Experimenting with Docker Swarm and having only a single node is a bit sad 😞. Luckily in my previous tutorial, you learn how to create *A Disposable Local Test Environment using Vagrant and Ansible.* If you followed along you know a little bit more about Vagrant and Ansible *but nothing worth showing off* 🤯*,* so let up our game and create a multi-VM Docker Swarm cluster.
This involves using Vagrant to create multiple VM, then using Ansible to install docker on each machine, before creating a Docker Swarm cluster with all our nodes. On this is in place you have a solid foundation to experiment with Docker
I want to remind you that the goal of this tutorial series is to document what I consider the bare minimum for a small self-hosted side project. I invite you to visit my repository for more information: https://github.com/xNok/infra-bootstrap-tools. At this point, we are doing the groundwork of setting up a server to host the application we will deploy later as docker containers.
Provisioning Multiple VMs with Vagrant
Like in the previous tutorial we use Vagrant to create virtual machines. The difference is that this time we are provisioning 3 VMs so the file became sensibly bigger. I will explain the content of this file in the next section.
Here is the new updated Vagrantfile
. Before running vagrant up
there are two more things you need to set up: ansible.cfg
and inventory
The code will be below this big Vagrantfile
.
# -*- mode: ruby -*-
# vi: set ft=ruby :
Vagrant.configure("2") do |config|
# Every Vagrant development environment requires a box. You can search for
# boxes at https://vagrantcloud.com/search.
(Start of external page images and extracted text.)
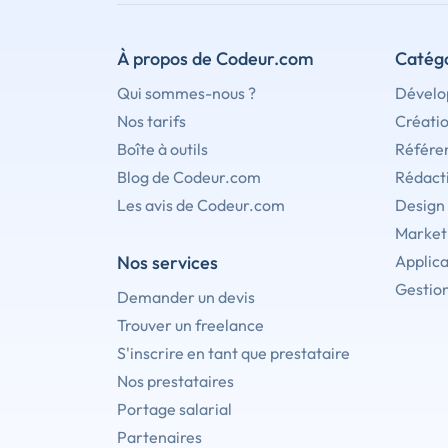
À propos de Codeur.com
Catégo
Qui sommes-nous ?
Dévelo
Nos tarifs
Créati
Boîte à outils
Référe
Blog de Codeur.com
Rédact
Les avis de Codeur.com
Design
Marketi
Nos services
Applica
Gestion
Demander un devis
Trouver un freelance
S'inscrire en tant que prestataire
Nos prestataires
Portage salarial
Partenaires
config.vm.box = "generic/ubuntu2004"
# We are moving to a more complex example so to avoid issues we will limit the RAM of each VM
config.vm.provider "virtualbox" do |v|
v.memory = 1024
v.cpus = 1
v.linked_clone = true
end
#########
# Nodes: host our apps
#########
config.vm.define "node1" do |node|
node.vm.network "private_network", ip: "172.17.177.21"
end
config.vm.define "node2" do |node|
node.vm.network "private_network", ip: "172.17.177.22"
end
#########
# Controller: host our tools
#########
config.vm.define 'controller' do |machine|
# The Ansible Local provisioner requires that all the Ansible Playbook files are available on the guest machine
machine.vm.synced_folder ".", "/vagrant",
owner: "vagrant", group: "vagrant", mount_options: ["dmode=755,fmode=600"]
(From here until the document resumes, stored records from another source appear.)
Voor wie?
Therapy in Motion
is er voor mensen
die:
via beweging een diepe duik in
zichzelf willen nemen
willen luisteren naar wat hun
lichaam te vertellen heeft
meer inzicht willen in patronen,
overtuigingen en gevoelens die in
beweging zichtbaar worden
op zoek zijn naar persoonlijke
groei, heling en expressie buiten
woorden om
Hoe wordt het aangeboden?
# /!\ This is only usefull because the tutorial files are under .articles/xyz
# otherwise Ansible would get the roles from the root folder
machine.vm.synced_folder "../../roles", "/vagrant/roles",
owner: "vagrant", group: "vagrant", mount_options: ["dmode=755,fmode=600"]
machine.vm.network "private_network", ip: "172.17.177.11"
machine.vm.provision "ansible_local" do |ansible|
# ansible setup
ansible.install = true
ansible.install_mode = "pip_args_only"
ansible.playbook = "playbook.yml"
# ansible.version = "2.10.7"
ansible.pip_install_cmd = "sudo apt-get install -y python3-pip python-is-python3 haveged && sudo ln -s -f /usr/bin/pip3 /usr/bin/pip"
ansible.pip_args = "ansible==2.10.7"
# provsionning
ansible.playbook = "playbook.yml"
ansible.verbose = true
ansible.limit = "all" # or only "nodes" group, etc.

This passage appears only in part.